Страница 88 из 94
Он криво улыбнулся.
- А Калева ты поэтому убил? Чтобы до меня добраться?
Сердце на секунду замерло, и я подумал, если ответ да - я убил своего друга. И тогда мне не зря желали смерти в комментариях, утверждая, что я творю дистиллированное зло с помощью вебкамеры и аккаунта на Ютубе.
Тут Леви (не Леви, не Леви, не Леви) оглушительно засмеялся.
- Нет. Мне просто захотелось. Я вытащил его не глядя. Тебя я увидел после. Его глазами.
- Значит, не особенно я был популярен в интернете.
- До того, как вмешался я.
Я посмотрел на пол и увидел светящиеся круги, сходящиеся в точку где-то под столом. Вечно пульсирующая спираль. Что это? Его слюна? Его долбаная сперма? Меня затошнило.
Он спрыгнул со стола, задев меня коленками, движение было едва ли не эротическое.
- Когда я пришел сюда, - сказал он. - Я имею в виду на Землю, из очень далекого места, я сразу понял, эти существа - то, что мне нужно. Слишком умные, чтобы не столкнуться с саморазрушением, и слишком тупые, чтобы остановиться. Я двигался в холоде и нюхал, нюхал, нюхал. Чаще всего я просто...
Он широко раскрыл рот, словно хотел зевнуть, потом со стуком сомкнул зубы.
- Это скучно, - сказал он. - Скучно, скучно, скучно. Мы оба любим повторять слова.
- Леви, - сказал я. - Леви, чувак, я знаю, что ты все еще там!
- Но вы просто прирожденные убийцы, так? Вы рождаетесь в крови и умираете в крови. Мне нравится. Хорошо-хорошо.
У него была, в целом, очень человечная речь. Он впитывал в себя радио, затем телевидение, теперь интернет. Акцент у него был идеальный, выговор лучше, чем у отличника Леви, лучше, чем у долбаного диктора. И оттого еще абсурднее было представлять, что за существо путешествовало в холоде (Космос?).
- Леви, - сказал я. - Долбаный бог предлагает мне работу! Леви, пожалуйста, мы можем посоветоваться? Я, блин, пришел сюда за тобой, я боюсь за тебя. Я боюсь, что ты умер, потому что у тебя внутри были эти слизнезвезды. Ты представляешь, я даже про маму твою не шучу, я так, мать твою, напуган, и я просто хочу убедиться, что ты еще жив, что я когда-нибудь услышу твой голос.

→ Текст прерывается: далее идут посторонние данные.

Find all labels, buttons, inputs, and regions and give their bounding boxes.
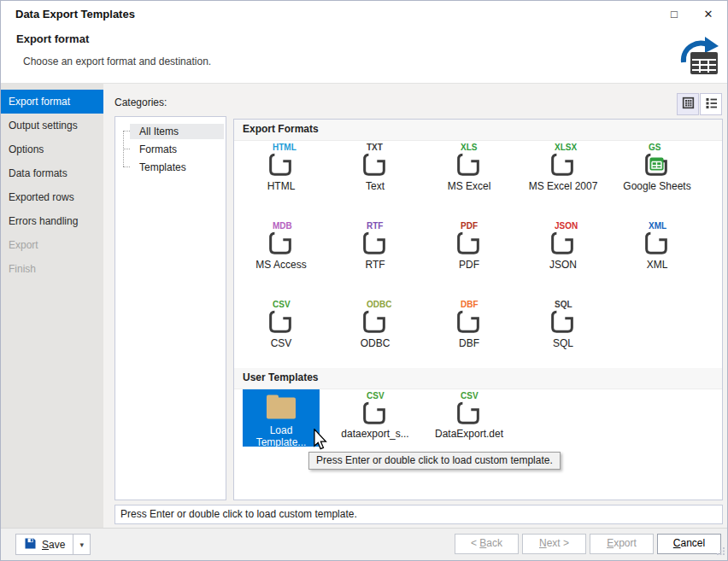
cancel-button[interactable]: Cancel: [657, 534, 721, 554]
mdb-file-icon: MDB: [261, 222, 302, 256]
xml-file-icon: XML: [637, 222, 678, 256]
resize-grip[interactable]: [717, 546, 725, 558]
tooltip: Press Enter or double click to load cust…: [308, 452, 561, 470]
maximize-icon: □: [671, 8, 678, 20]
csv-template-icon: CSV: [449, 392, 490, 426]
tree-connector: [123, 131, 130, 131]
template-tile-dataexport-det[interactable]: CSV DataExport.det: [422, 389, 516, 440]
json-file-icon: JSON: [543, 222, 584, 256]
formats-row-3: CSV CSV ODBC ODBC DBF: [234, 298, 722, 368]
format-tile-ms-excel-2007[interactable]: XLSX MS Excel 2007: [516, 141, 610, 219]
categories-panel: All Items Formats Templates: [114, 116, 226, 500]
format-tile-rtf[interactable]: RTF RTF: [328, 219, 422, 298]
folder-icon: [266, 394, 296, 422]
formats-row-2: MDB MS Access RTF RTF: [234, 219, 722, 298]
category-item-formats[interactable]: Formats: [115, 140, 226, 158]
csv-template-icon: CSV: [355, 392, 396, 426]
save-split-button[interactable]: Save ▾: [15, 534, 91, 555]
format-tile-ms-excel[interactable]: XLS MS Excel: [422, 141, 516, 219]
window-controls: □ ✕: [657, 1, 725, 26]
dialog-footer: Save ▾ < Back Next > Export Cancel: [1, 528, 727, 560]
format-tile-json[interactable]: JSON JSON: [516, 219, 610, 298]
back-button: < Back: [455, 534, 519, 554]
tree-connector: [123, 149, 130, 149]
sql-file-icon: SQL: [543, 301, 584, 335]
close-icon: ✕: [704, 8, 713, 20]
list-view-icon: [705, 96, 718, 112]
window-title: Data Export Templates: [15, 8, 135, 20]
wizard-header: Export format Choose an export format an…: [1, 26, 727, 84]
formats-gallery-panel: Export Formats HTML HTML TXT: [233, 119, 723, 500]
wizard-steps-sidebar: Export format Output settings Options Da…: [1, 84, 103, 528]
hint-status-bar: Press Enter or double click to load cust…: [114, 505, 723, 524]
html-file-icon: HTML: [261, 143, 302, 178]
content-area: Categories:: [103, 84, 727, 528]
templates-row: Load Template... CSV dataexport_s...: [234, 389, 722, 447]
categories-label: Categories:: [114, 96, 167, 108]
grid-view-button[interactable]: [677, 93, 699, 115]
format-tile-dbf[interactable]: DBF DBF: [422, 298, 516, 368]
save-button[interactable]: Save: [16, 535, 73, 554]
template-tile-dataexport-s[interactable]: CSV dataexport_s...: [328, 389, 422, 440]
export-button: Export: [590, 534, 654, 554]
formats-row-1: HTML HTML TXT Text XLS: [234, 141, 722, 219]
next-button: Next >: [522, 534, 586, 554]
sidebar-item-data-formats[interactable]: Data formats: [1, 161, 103, 185]
dbf-file-icon: DBF: [449, 301, 490, 335]
format-tile-sql[interactable]: SQL SQL: [516, 298, 610, 368]
sidebar-item-options[interactable]: Options: [1, 137, 103, 161]
txt-file-icon: TXT: [355, 143, 396, 178]
category-item-all-items[interactable]: All Items: [115, 122, 226, 140]
page-subtitle: Choose an export format and destination.: [23, 56, 211, 67]
list-view-button[interactable]: [700, 93, 722, 115]
data-export-templates-dialog: Data Export Templates □ ✕ Export format …: [0, 0, 728, 561]
export-formats-group-header: Export Formats: [234, 120, 722, 141]
mouse-cursor: [313, 429, 327, 453]
chevron-down-icon: ▾: [80, 541, 85, 549]
sidebar-item-export-format[interactable]: Export format: [1, 90, 103, 114]
close-button[interactable]: ✕: [691, 1, 725, 26]
save-button-label: Save: [42, 539, 65, 551]
categories-tree: All Items Formats Templates: [115, 122, 226, 176]
page-title: Export format: [16, 32, 89, 45]
rtf-file-icon: RTF: [355, 222, 396, 256]
user-templates-group-header: User Templates: [234, 368, 722, 389]
dialog-body: Export format Output settings Options Da…: [1, 84, 727, 528]
floppy-disk-icon: [24, 537, 37, 552]
google-sheets-file-icon: GS: [637, 143, 678, 178]
odbc-file-icon: ODBC: [355, 301, 396, 335]
category-item-templates[interactable]: Templates: [115, 158, 226, 176]
maximize-button[interactable]: □: [657, 1, 691, 26]
format-tile-xml[interactable]: XML XML: [610, 219, 704, 298]
xls-file-icon: XLS: [449, 143, 490, 178]
grid-view-icon: [682, 96, 695, 112]
format-tile-html[interactable]: HTML HTML: [234, 141, 328, 219]
sidebar-item-export: Export: [1, 233, 103, 257]
sheet-grid-glyph: [649, 157, 664, 173]
sidebar-item-errors-handling[interactable]: Errors handling: [1, 209, 103, 233]
format-tile-pdf[interactable]: PDF PDF: [422, 219, 516, 298]
tree-connector: [123, 167, 130, 167]
pdf-file-icon: PDF: [449, 222, 490, 256]
sidebar-item-exported-rows[interactable]: Exported rows: [1, 185, 103, 209]
sidebar-item-output-settings[interactable]: Output settings: [1, 114, 103, 137]
load-template-selected-tile: Load Template...: [243, 389, 320, 447]
save-dropdown-button[interactable]: ▾: [73, 535, 90, 554]
format-tile-odbc[interactable]: ODBC ODBC: [328, 298, 422, 368]
format-tile-google-sheets[interactable]: GS Google Sheets: [610, 141, 704, 219]
export-table-icon: [677, 33, 721, 79]
format-tile-ms-access[interactable]: MDB MS Access: [234, 219, 328, 298]
format-tile-text[interactable]: TXT Text: [328, 141, 422, 219]
titlebar: Data Export Templates □ ✕: [1, 1, 727, 26]
csv-file-icon: CSV: [261, 301, 302, 335]
sidebar-item-finish: Finish: [1, 257, 103, 281]
xlsx-file-icon: XLSX: [543, 143, 584, 178]
format-tile-csv[interactable]: CSV CSV: [234, 298, 328, 368]
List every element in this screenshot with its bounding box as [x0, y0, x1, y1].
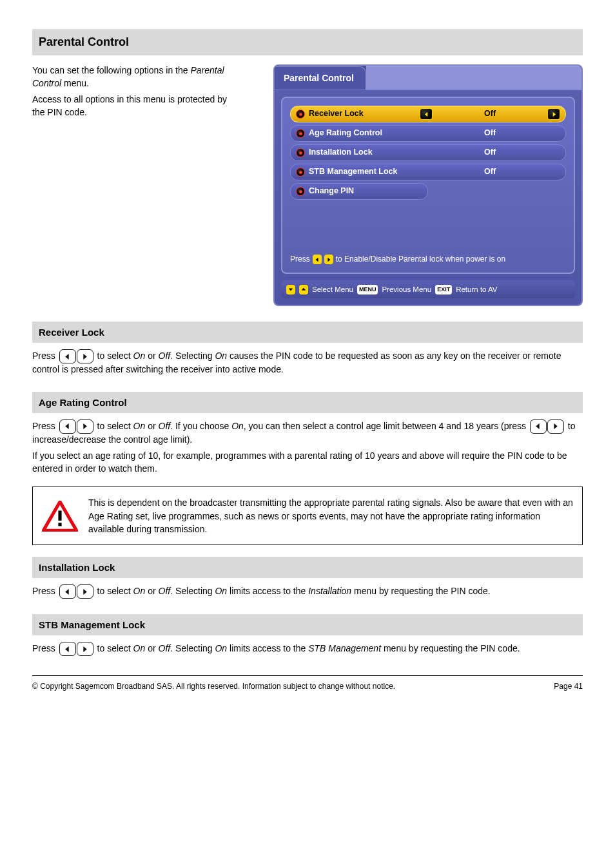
- txt: . Selecting: [170, 586, 215, 596]
- off-value: Off: [159, 420, 171, 430]
- panel-footer-bar: Select Menu MENU Previous Menu EXIT Retu…: [281, 280, 575, 298]
- txt: or: [145, 586, 158, 596]
- svg-marker-4: [289, 288, 293, 291]
- hint-prefix: Press: [290, 254, 310, 265]
- txt: . Selecting: [170, 643, 215, 653]
- svg-marker-9: [83, 423, 87, 429]
- warning-triangle-icon: [42, 501, 78, 532]
- intro-text: You can set the following options in the…: [32, 64, 239, 306]
- left-right-arrows-icon: [59, 642, 93, 656]
- subheader-age-rating: Age Rating Control: [32, 392, 583, 413]
- menu-row-installation-lock[interactable]: Installation Lock Off: [290, 144, 566, 161]
- svg-marker-2: [315, 257, 318, 261]
- left-right-arrows-icon: [59, 420, 93, 434]
- menu-row-receiver-lock[interactable]: Receiver Lock Off: [290, 106, 566, 122]
- txt: Press: [32, 351, 58, 361]
- txt: Press: [32, 420, 58, 430]
- menu-name: Installation: [308, 586, 351, 596]
- hint-suffix: to Enable/Disable Parental lock when pow…: [336, 254, 505, 265]
- arrow-left-icon: [313, 255, 322, 264]
- top-columns: You can set the following options in the…: [32, 64, 583, 306]
- svg-marker-1: [552, 112, 556, 117]
- stb-lock-para: Press to select On or Off. Selecting On …: [32, 642, 583, 656]
- svg-marker-18: [83, 646, 87, 652]
- left-right-arrows-icon: [530, 420, 564, 434]
- intro-line1a: You can set the following options in the: [32, 65, 190, 75]
- subheader-receiver-lock: Receiver Lock: [32, 322, 583, 343]
- menu-name: STB Management: [308, 643, 381, 653]
- footer-return-label: Return to AV: [456, 284, 497, 294]
- txt: , you can then select a control age limi…: [244, 420, 529, 430]
- subheader-stb-lock: STB Management Lock: [32, 614, 583, 635]
- copyright-text: © Copyright Sagemcom Broadband SAS. All …: [32, 681, 395, 692]
- age-rating-para1: Press to select On or Off. If you choose…: [32, 420, 583, 447]
- arrow-left-icon[interactable]: [420, 108, 433, 120]
- on-value: On: [133, 643, 146, 653]
- arrow-right-icon[interactable]: [547, 108, 560, 120]
- menu-row-stb-lock[interactable]: STB Management Lock Off: [290, 164, 566, 180]
- txt: to select: [97, 586, 133, 596]
- arrow-up-icon: [299, 285, 308, 294]
- menu-pill: MENU: [357, 285, 378, 294]
- svg-marker-16: [83, 589, 87, 595]
- bullet-icon: [296, 168, 305, 177]
- panel-hint: Press to Enable/Disable Parental lock wh…: [290, 254, 566, 265]
- svg-marker-11: [554, 423, 558, 429]
- bullet-icon: [296, 148, 305, 157]
- txt: limits access to the: [227, 643, 308, 653]
- txt: to select: [97, 643, 133, 653]
- on-value: On: [133, 351, 146, 361]
- footer-select-label: Select Menu: [312, 284, 353, 294]
- txt: or: [145, 420, 158, 430]
- tab-row: Parental Control: [275, 66, 581, 90]
- svg-marker-6: [65, 354, 69, 360]
- off-value: Off: [159, 643, 171, 653]
- txt: or: [145, 351, 158, 361]
- on-value2: On: [215, 351, 227, 361]
- parental-control-panel: Parental Control Receiver Lock Off Age R…: [273, 64, 583, 306]
- off-value: Off: [159, 586, 171, 596]
- exit-pill: EXIT: [435, 285, 452, 294]
- off-value: Off: [159, 351, 171, 361]
- menu-value: Off: [420, 147, 560, 159]
- on-value: On: [133, 420, 146, 430]
- receiver-lock-para: Press to select On or Off. Selecting On …: [32, 349, 583, 376]
- txt: Press: [32, 586, 58, 596]
- installation-lock-para: Press to select On or Off. Selecting On …: [32, 584, 583, 599]
- menu-value: Off: [420, 166, 560, 178]
- on-value2: On: [231, 420, 244, 430]
- subheader-installation-lock: Installation Lock: [32, 557, 583, 578]
- menu-value: Off: [433, 108, 547, 120]
- bullet-icon: [296, 110, 305, 119]
- svg-marker-7: [83, 354, 87, 360]
- intro-line1b: menu.: [61, 78, 89, 88]
- svg-marker-15: [65, 589, 69, 595]
- menu-label: Installation Lock: [309, 147, 420, 159]
- svg-rect-13: [58, 510, 61, 520]
- left-right-arrows-icon: [59, 349, 93, 363]
- arrow-down-icon: [286, 285, 295, 294]
- svg-marker-0: [424, 112, 427, 117]
- panel-body: Receiver Lock Off Age Rating Control Off…: [281, 97, 575, 274]
- menu-row-age-rating[interactable]: Age Rating Control Off: [290, 125, 566, 142]
- on-value: On: [133, 586, 146, 596]
- intro-line2: Access to all options in this menu is pr…: [32, 93, 239, 119]
- txt: menu by requesting the PIN code.: [381, 643, 520, 653]
- txt: to select: [97, 420, 133, 430]
- menu-label: Age Rating Control: [309, 128, 420, 139]
- warning-text: This is dependent on the broadcaster tra…: [88, 496, 573, 535]
- on-value2: On: [215, 643, 227, 653]
- bullet-icon: [296, 187, 305, 196]
- menu-label: Change PIN: [309, 186, 422, 197]
- tab-parental-control[interactable]: Parental Control: [275, 66, 366, 90]
- svg-marker-5: [302, 288, 306, 291]
- menu-value: Off: [420, 128, 560, 139]
- tab-remainder: [366, 66, 581, 90]
- arrow-right-icon: [324, 255, 333, 264]
- screenshot-container: Parental Control Receiver Lock Off Age R…: [251, 64, 583, 306]
- page-number: Page 41: [554, 681, 583, 692]
- warning-note: This is dependent on the broadcaster tra…: [32, 487, 583, 545]
- menu-label: STB Management Lock: [309, 166, 420, 178]
- age-rating-para2: If you select an age rating of 10, for e…: [32, 450, 583, 475]
- menu-row-change-pin[interactable]: Change PIN: [290, 183, 428, 200]
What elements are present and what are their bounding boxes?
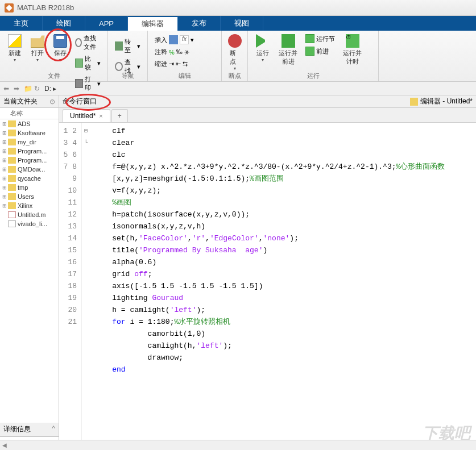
- file-item[interactable]: ⊞Program...: [0, 147, 59, 156]
- file-item[interactable]: ⊞tmp: [0, 183, 59, 192]
- command-window-label[interactable]: 命令行窗口: [63, 97, 97, 106]
- editor-tabbar: Untitled* × +: [59, 108, 476, 123]
- group-label-run: 运行: [248, 72, 378, 80]
- group-label-file: 文件: [0, 72, 107, 80]
- findfiles-button[interactable]: 查找文件: [73, 33, 103, 52]
- open-button[interactable]: 打开▾: [27, 33, 48, 93]
- advance-button[interactable]: 前进: [303, 45, 337, 57]
- sidebar-current-folder: 当前文件夹 ⊙ 名称 ⊞ADS⊞Ksoftware⊞my_dir⊞Program…: [0, 95, 59, 450]
- sidebar-header: 当前文件夹 ⊙: [0, 95, 59, 108]
- goto-button[interactable]: 转至 ▾: [113, 36, 143, 56]
- titlebar: MATLAB R2018b: [0, 0, 476, 16]
- menu-tab-5[interactable]: 视图: [221, 16, 263, 31]
- toolbar-ribbon: 新建▾ 打开▾ 保存▾ 查找文件 比较 ▾ 打印 ▾ 文件 转至 ▾ 查找 ▾ …: [0, 31, 476, 82]
- group-label-bp: 断点: [222, 72, 247, 80]
- breakpoints-button[interactable]: 断点▾: [226, 33, 243, 72]
- main-header: 命令行窗口 编辑器 - Untitled*: [59, 95, 476, 108]
- sidebar-menu-icon[interactable]: ⊙: [49, 98, 55, 106]
- run-button[interactable]: 运行▾: [253, 33, 273, 67]
- code-editor[interactable]: 1 2 3 4 5 6 7 8 9 10 11 12 13 14 15 16 1…: [59, 123, 476, 450]
- file-item[interactable]: ⊞Xilinx: [0, 201, 59, 210]
- file-item[interactable]: ⊞Program...: [0, 156, 59, 165]
- run-time-button[interactable]: 运行并 计时: [340, 33, 365, 67]
- file-item[interactable]: Untitled.m: [0, 210, 59, 219]
- editor-panel: 命令行窗口 编辑器 - Untitled* Untitled* × + 1 2 …: [59, 95, 476, 450]
- fold-column[interactable]: ⊟ └: [82, 123, 90, 450]
- menu-tab-1[interactable]: 绘图: [43, 16, 85, 31]
- group-label-nav: 导航: [108, 72, 147, 80]
- save-button[interactable]: 保存▾: [50, 33, 71, 93]
- file-item[interactable]: ⊞QMDow...: [0, 165, 59, 174]
- indent-button[interactable]: 缩进 ⇥ ⇤ ⇆: [152, 59, 217, 69]
- insert-button[interactable]: 插入 fx ▾: [152, 34, 217, 45]
- menu-tab-3[interactable]: 编辑器: [128, 16, 178, 31]
- menu-tab-2[interactable]: APP: [85, 16, 128, 31]
- matlab-logo-icon: [5, 3, 14, 13]
- scroll-left-icon[interactable]: ◀: [2, 442, 7, 448]
- file-item[interactable]: vivado_li...: [0, 219, 59, 228]
- titlebar-text: MATLAB R2018b: [17, 3, 74, 12]
- new-button[interactable]: 新建▾: [5, 33, 25, 93]
- tab-untitled[interactable]: Untitled* ×: [63, 109, 110, 122]
- compare-button[interactable]: 比较 ▾: [73, 53, 103, 73]
- menu-tab-0[interactable]: 主页: [0, 16, 43, 31]
- comment-button[interactable]: 注释 % ‰ ⚹: [152, 47, 217, 57]
- group-label-edit: 编辑: [148, 72, 221, 80]
- collapse-icon[interactable]: ^: [52, 424, 55, 434]
- file-item[interactable]: ⊞qycache: [0, 174, 59, 183]
- file-item[interactable]: ⊞Users: [0, 192, 59, 201]
- add-tab-button[interactable]: +: [111, 109, 128, 122]
- statusbar: ◀: [0, 440, 476, 450]
- code-area[interactable]: clf clear clc f=@(x,y,z) x.^2.*z.^3+9*y.…: [90, 123, 476, 450]
- editor-title: 编辑器 - Untitled*: [420, 97, 473, 106]
- run-section-button[interactable]: 运行节: [303, 33, 337, 44]
- sidebar-column-header[interactable]: 名称: [0, 108, 59, 119]
- menubar: 主页绘图APP编辑器发布视图: [0, 16, 476, 31]
- file-item[interactable]: ⊞my_dir: [0, 138, 59, 147]
- close-tab-icon[interactable]: ×: [99, 113, 102, 119]
- editor-doc-icon: [410, 98, 418, 106]
- file-item[interactable]: ⊞Ksoftware: [0, 128, 59, 138]
- file-item[interactable]: ⊞ADS: [0, 119, 59, 128]
- sidebar-detail-header: 详细信息 ^: [0, 423, 59, 436]
- line-gutter: 1 2 3 4 5 6 7 8 9 10 11 12 13 14 15 16 1…: [59, 123, 82, 450]
- menu-tab-4[interactable]: 发布: [178, 16, 221, 31]
- run-advance-button[interactable]: 运行并 前进: [275, 33, 301, 67]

Он смотрел на меня своими желтыми глазами. Взгляд у него был голодный.
- Леви - часть меня, - сказал он. - Леви - это теперь я.
О, нет, Леви - это человек, который боится сибирской язвы в своем пенале. Леви - это человек, который живет в мире, полном роботов и монстров. Леви - это человек, который боится завязать шнурки, ведь они грязные, и поэтому заказывает их булавкой.
Леви - это Леви. Я знал его всю свою жизнь, и я помнил его смеющимся и в слезах.
Я больше ничего не говорил, но в этот момент мне открылась важная истина, которую с помощью палок и камней пытался вбить меня Гершель с самого детства. Иногда можно просто молчать.
Мы были связаны, и я чувствовал, что зову его, не произнося ни слова. Вспомни, подумал я, вспомни что-то очень важное. Что самое важное для тебя - такое и для Леви. Вы же долбаные лучшие друзья навсегда.
Я подумал: лето. Такое зеленое, шестое в моей жизни, и мы сидим на берегу реки, несущей мусор. Я ловлю палкой упаковки от чипсов и слушаю, как Леви плачет. Мне хочется обнять его и успокоить, но Леви выворачивается раз за разом.
- Я умру. Я знаю, они просто не говорят мне, что я скоро умру. Или хуже, я буду чокнутым, я буду больным. Я изменюсь.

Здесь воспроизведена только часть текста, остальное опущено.